Tool Engines / flavors Status Highlights
regex101 PCRE2, PHP, Python, JS, Java, .NET, Go, Rust Active, recommended Live explanation, debugger, code generator, permalinks
RegExr JavaScript, PHP/PCRE Active, open source Cheat sheet, tests panel, community patterns, dark mode
RegexPlanet 15+ incl.
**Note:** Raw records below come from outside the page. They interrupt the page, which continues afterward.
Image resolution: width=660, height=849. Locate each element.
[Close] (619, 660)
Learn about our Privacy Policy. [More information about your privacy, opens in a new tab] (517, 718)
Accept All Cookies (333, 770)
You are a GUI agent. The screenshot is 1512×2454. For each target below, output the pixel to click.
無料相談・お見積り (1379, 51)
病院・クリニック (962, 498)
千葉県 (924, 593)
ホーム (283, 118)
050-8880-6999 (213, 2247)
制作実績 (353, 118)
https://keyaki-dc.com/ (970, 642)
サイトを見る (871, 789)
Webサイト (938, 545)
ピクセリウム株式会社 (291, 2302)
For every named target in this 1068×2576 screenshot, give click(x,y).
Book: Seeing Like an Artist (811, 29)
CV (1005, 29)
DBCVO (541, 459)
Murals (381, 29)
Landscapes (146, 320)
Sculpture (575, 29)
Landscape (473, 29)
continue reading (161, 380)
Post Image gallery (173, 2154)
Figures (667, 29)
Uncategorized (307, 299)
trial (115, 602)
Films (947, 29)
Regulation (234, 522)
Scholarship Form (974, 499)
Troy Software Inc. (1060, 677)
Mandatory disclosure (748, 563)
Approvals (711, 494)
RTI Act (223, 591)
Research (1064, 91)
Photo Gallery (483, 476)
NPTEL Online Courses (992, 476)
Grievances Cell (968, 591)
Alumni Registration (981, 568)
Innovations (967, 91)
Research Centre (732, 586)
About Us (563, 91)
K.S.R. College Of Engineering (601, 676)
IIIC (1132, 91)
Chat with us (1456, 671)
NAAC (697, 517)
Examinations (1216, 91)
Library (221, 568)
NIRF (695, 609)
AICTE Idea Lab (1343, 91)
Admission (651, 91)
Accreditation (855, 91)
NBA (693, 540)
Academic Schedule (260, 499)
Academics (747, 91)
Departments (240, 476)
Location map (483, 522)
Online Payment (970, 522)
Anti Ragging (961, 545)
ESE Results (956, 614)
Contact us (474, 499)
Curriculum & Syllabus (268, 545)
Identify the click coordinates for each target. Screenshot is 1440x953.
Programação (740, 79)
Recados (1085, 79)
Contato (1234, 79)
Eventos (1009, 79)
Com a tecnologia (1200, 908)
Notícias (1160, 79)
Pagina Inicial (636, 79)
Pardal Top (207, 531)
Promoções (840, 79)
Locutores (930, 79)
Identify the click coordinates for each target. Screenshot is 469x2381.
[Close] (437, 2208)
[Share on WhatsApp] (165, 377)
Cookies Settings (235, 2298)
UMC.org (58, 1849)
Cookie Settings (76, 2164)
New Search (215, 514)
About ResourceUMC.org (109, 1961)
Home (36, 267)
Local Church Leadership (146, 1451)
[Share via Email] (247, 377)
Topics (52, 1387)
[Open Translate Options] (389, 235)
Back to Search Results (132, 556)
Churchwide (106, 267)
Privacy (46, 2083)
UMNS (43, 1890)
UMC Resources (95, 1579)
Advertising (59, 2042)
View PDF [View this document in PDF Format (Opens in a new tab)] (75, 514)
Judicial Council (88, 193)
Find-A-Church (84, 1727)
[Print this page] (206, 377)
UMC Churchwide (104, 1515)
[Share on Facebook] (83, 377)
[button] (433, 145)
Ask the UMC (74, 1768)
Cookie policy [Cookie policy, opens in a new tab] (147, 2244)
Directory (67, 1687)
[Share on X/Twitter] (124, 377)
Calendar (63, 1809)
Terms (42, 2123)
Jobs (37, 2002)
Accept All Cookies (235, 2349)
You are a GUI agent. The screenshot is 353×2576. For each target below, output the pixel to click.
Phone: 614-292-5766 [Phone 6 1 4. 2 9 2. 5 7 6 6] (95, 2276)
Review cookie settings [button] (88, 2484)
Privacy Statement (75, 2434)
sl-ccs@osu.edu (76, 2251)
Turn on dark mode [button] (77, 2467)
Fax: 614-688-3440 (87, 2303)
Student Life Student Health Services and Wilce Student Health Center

Go, Rust, Swift, PostgreSQL, Deno, Bun Active Many engines; multiple input strings
Debuggex JS, Python, PCRE Active Railroad-diagram visualization
Rubular Ruby Active Clean, fast, Ruby-accurate
Pythex Python re Active Lightweight Python tester + cheat sheet
PyRegex Python Active Simple Python checker
Regex Storm .NET Active Runs the real .NET Regex class
PHP Live Regex PHP Active Code gen for all preg_* functions
RegexLib .NET Active Searchable community pattern database
Regexper JavaScript Active SVG railroad diagrams
RegexPal JavaScript, PCRE Active (Dan's Tools) Fast highlighting; good for large match sets
Regex Hero .NET Changed → Microsoft Store app Silverlight web version discontinued
Rextester .NET (+ compiler) Alive, repurposed as a compiler Some languages now patron-only
Pagecolumn PHP, JavaScript Online but dated Legacy beginner tool
Larsolavtorvik PHP PCRE/POSIX, JS Legacy/unmaintained Old infrastructure
MyRegexTester PHP Closed/abandoned Redirects users to regex101

Quick recommendation

For everyday work, start with regex101 (best explanations and debugger) or RegExr (cleanest UI, open source). Reach for RegexPlanet when you need an uncommon engine, Debuggex or Regexper to see a pattern's structure, and the language-specific testers (Pythex, Regex Storm, PHP Live Regex, Rubular) when you must match a specific runtime exactly.